-- The problem --
Each record must be copied in full and unchanged; any image it holds is excluded.

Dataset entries
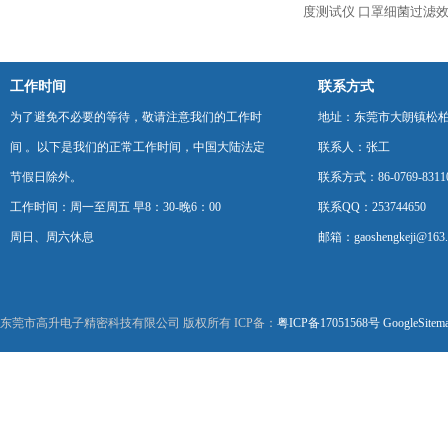
度测试仪
口罩细菌过滤效
工作时间
联系方式
为了避免不必要的等待，敬请注意我们的工作时
地址：东莞市大朗镇松柏朗
间 。以下是我们的正常工作时间，中国大陆法定
联系人：张工
节假日除外。
联系方式：86-0769-8311
工作时间：周一至周五 早8：30-晚6：00
联系QQ：253744650
周日、周六休息
邮箱：gaoshengkeji@163
东莞市高升电子精密科技有限公司 版权所有 ICP备：
粤ICP备17051568号
GoogleSitem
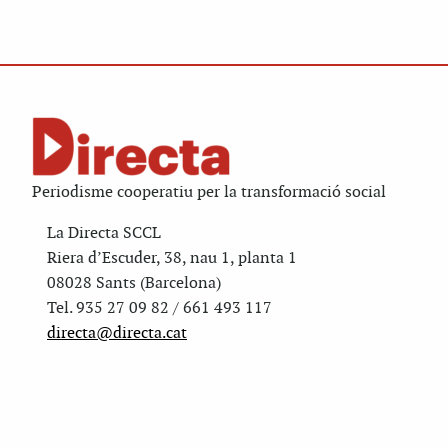
Periodisme cooperatiu per la transformació social
La Directa SCCL
Riera d’Escuder, 38, nau 1, planta 1
08028 Sants (Barcelona)
Tel. 935 27 09 82 / 661 493 117
directa@directa.cat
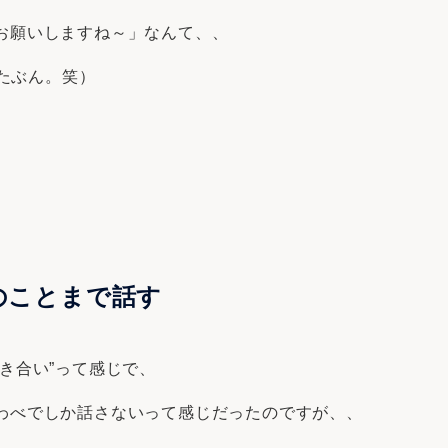
お願いしますね～」なんて、、
たぶん。笑）
のことまで話す
き合い”って感じで、
わべでしか話さないって感じだったのですが、、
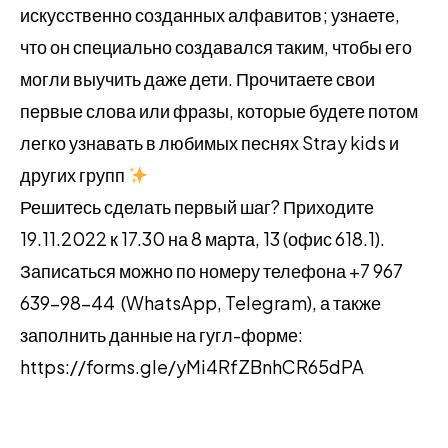
искусственно созданных алфавитов; узнаете,
что он специально создавался таким, чтобы его
могли выучить даже дети. Прочитаете свои
первые слова или фразы, которые будете потом
легко узнавать в любимых песнях Stray kids и
других групп
Решитесь сделать первый шаг? Приходите
19.11.2022 к 17.30 на 8 марта, 13 (офис 618.1).
Записаться можно по номеру телефона +7 967
639-98-44 (WhatsApp, Telegram), а также
заполнить данные на гугл-форме:
https://forms.gle/yMi4RfZBnhCR65dPA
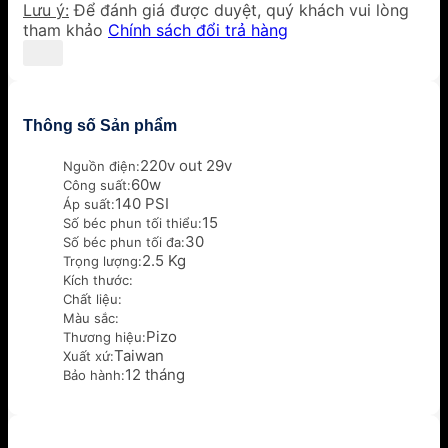
Lưu ý:
Để đánh giá được duyệt, quý khách vui lòng
tham khảo
Chính sách đổi trả hàng
Thông số Sản phẩm
220v out 29v
Nguồn điện:
60w
Công suất:
140 PSI
Áp suất:
15
Số béc phun tối thiểu:
30
Số béc phun tối đa:
2.5 Kg
Trọng lượng:
Kích thước:
Chất liệu:
Màu sắc:
Pizo
Thương hiệu:
Taiwan
Xuất xứ:
12 tháng
Bảo hành:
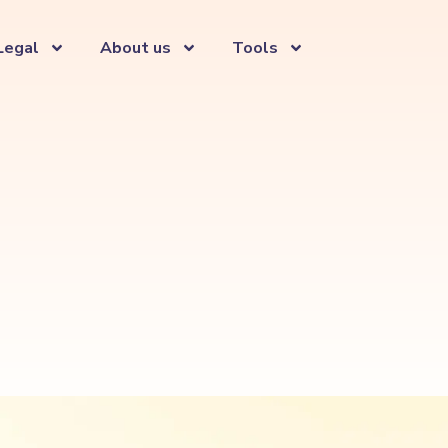
Legal
About us
Tools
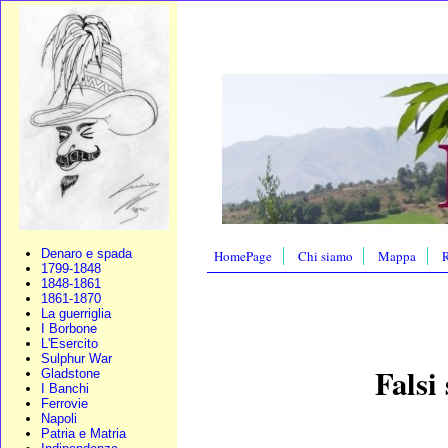
Denaro e spada
HomePage
Chi siamo
Mappa
R
1799-1848
1848-1861
1861-1870
La guerriglia
I Borbone
L'Esercito
Sulphur War
Falsi 
Gladstone
I Banchi
Ferrovie
Napoli
Patria e Matria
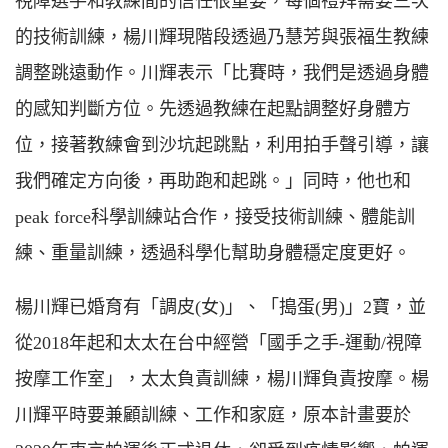
視障選手和教練間的信任很重要，每個禮拜需要三次
的技術訓練，楊川輝現階段透過乃慧芳與張福生教練
調整跳遠動作。川輝表示「比賽時，我們是透過身體
的感知判斷方位。先透過教練在起點調整好身體方
位，接著教練會到沙坑起跳點，利用拍手聲引導，讓
我們確定方向後，再助跑和起跳。」同時，他也和
peak force科學訓練站合作，接受技術訓練、體能訓
練、重量訓練，透過科學化幫助身體穩定度更好。
楊川輝已婚育有「調皮(女)」、「搗蛋(男)」2寶，並
從2018年起和太太在台中經營「國手之手-運動/視障
按摩工作室」，太太負責訓練，楊川輝負責按摩。楊
川輝平時要兼顧訓練、工作和家庭，原本計畫要於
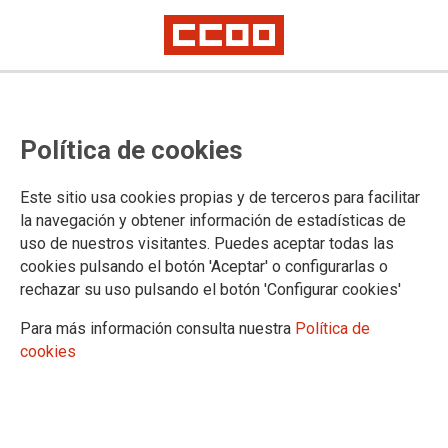
Normativa
Política de cookies
01/03/2024.
Este sitio usa cookies propias y de terceros para facilitar
la navegación y obtener información de estadísticas de
uso de nuestros visitantes. Puedes aceptar todas las
cookies pulsando el botón 'Aceptar' o configurarlas o
rechazar su uso pulsando el botón 'Configurar cookies'
Para más información consulta nuestra
Política de
cookies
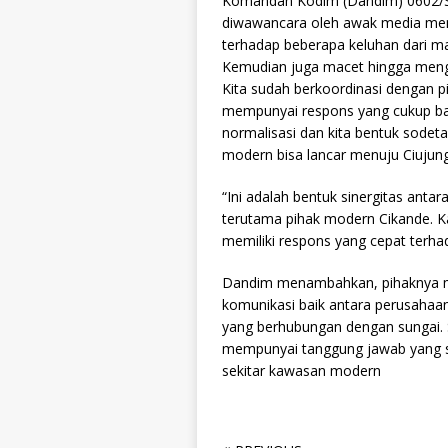
Komandan Kodim (Dandim) 0602/Ser
diwawancara oleh awak media meng
terhadap beberapa keluhan dari mas
Kemudian juga macet hingga mengak
Kita sudah berkoordinasi dengan 
mempunyai respons yang cukup baik
normalisasi dan kita bentuk sodetan
modern bisa lancar menuju Ciujung
“Ini adalah bentuk sinergitas ant
terutama pihak modern Cikande. K
memiliki respons yang cepat terha
Dandim menambahkan, pihaknya m
komunikasi baik antara perusaha
yang berhubungan dengan sungai. 
mempunyai tanggung jawab yang s
sekitar kawasan modern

-- Completed exercise --
度测试仪
口罩细菌过滤效
工作时间
联系方式
为了避免不必要的等待，敬请注意我们的工作时
地址：东莞市大朗镇松柏朗
间 。以下是我们的正常工作时间，中国大陆法定
联系人：张工
节假日除外。
联系方式：86-0769-8311
工作时间：周一至周五 早8：30-晚6：00
联系QQ：253744650
周日、周六休息
邮箱：gaoshengkeji@163
东莞市高升电子精密科技有限公司 版权所有 ICP备：
粤ICP备17051568号
GoogleSitem
Periodisme cooperatiu per la transformació social
La Directa SCCL
Riera d’Escuder, 38, nau 1, planta 1
08028 Sants (Barcelona)
Tel. 935 27 09 82 / 661 493 117
directa@directa.cat
お願いしますね～」なんて、、
たぶん。笑）
のことまで話す
き合い”って感じで、
わべでしか話さないって感じだったのですが、、
искусственно созданных алфавитов; узнаете,
что он специально создавался таким, чтобы его
могли выучить даже дети. Прочитаете свои
первые слова или фразы, которые будете потом
легко узнавать в любимых песнях Stray kids и
других групп
Решитесь сделать первый шаг? Приходите
19.11.2022 к 17.30 на 8 марта, 13 (офис 618.1).
Записаться можно по номеру телефона +7 967
639-98-44 (WhatsApp, Telegram), а также
заполнить данные на гугл-форме:
https://forms.gle/yMi4RfZBnhCR65dPA
Lưu ý:
Để đánh giá được duyệt, quý khách vui lòng
tham khảo
Chính sách đổi trả hàng
Thông số Sản phẩm
220v out 29v
Nguồn điện:
60w
Công suất:
140 PSI
Áp suất:
15
Số béc phun tối thiểu:
30
Số béc phun tối đa:
2.5 Kg
Trọng lượng:
Kích thước:
Chất liệu:
Màu sắc:
Pizo
Thương hiệu:
Taiwan
Xuất xứ:
12 tháng
Bảo hành:
Legal
About us
Tools
Denaro e spada
HomePage
Chi siamo
Mappa
R
1799-1848
1848-1861
1861-1870
La guerriglia
I Borbone
L'Esercito
Sulphur War
Falsi 
Gladstone
I Banchi
Ferrovie
Napoli
Patria e Matria
視障選手和教練間的信任很重要，每個禮拜需要三次
的技術訓練，楊川輝現階段透過乃慧芳與張福生教練
調整跳遠動作。川輝表示「比賽時，我們是透過身體
的感知判斷方位。先透過教練在起點調整好身體方
位，接著教練會到沙坑起跳點，利用拍手聲引導，讓
我們確定方向後，再助跑和起跳。」同時，他也和
peak force科學訓練站合作，接受技術訓練、體能訓
練、重量訓練，透過科學化幫助身體穩定度更好。
楊川輝已婚育有「調皮(女)」、「搗蛋(男)」2寶，並
從2018年起和太太在台中經營「國手之手-運動/視障
按摩工作室」，太太負責訓練，楊川輝負責按摩。楊
川輝平時要兼顧訓練、工作和家庭，原本計畫要於
Normativa
Política de cookies
01/03/2024.
Este sitio usa cookies propias y de terceros para facilitar
la navegación y obtener información de estadísticas de
uso de nuestros visitantes. Puedes aceptar todas las
cookies pulsando el botón 'Aceptar' o configurarlas o
rechazar su uso pulsando el botón 'Configurar cookies'
Para más información consulta nuestra
Política de
cookies
Komandan Kodim (Dandim) 0602/Ser
diwawancara oleh awak media meng
terhadap beberapa keluhan dari mas
Kemudian juga macet hingga mengak
Kita sudah berkoordinasi dengan 
mempunyai respons yang cukup baik
normalisasi dan kita bentuk sodetan
modern bisa lancar menuju Ciujung
“Ini adalah bentuk sinergitas ant
terutama pihak modern Cikande. K
memiliki respons yang cepat terha
Dandim menambahkan, pihaknya m
komunikasi baik antara perusaha
yang berhubungan dengan sungai. 
mempunyai tanggung jawab yang s
sekitar kawasan modern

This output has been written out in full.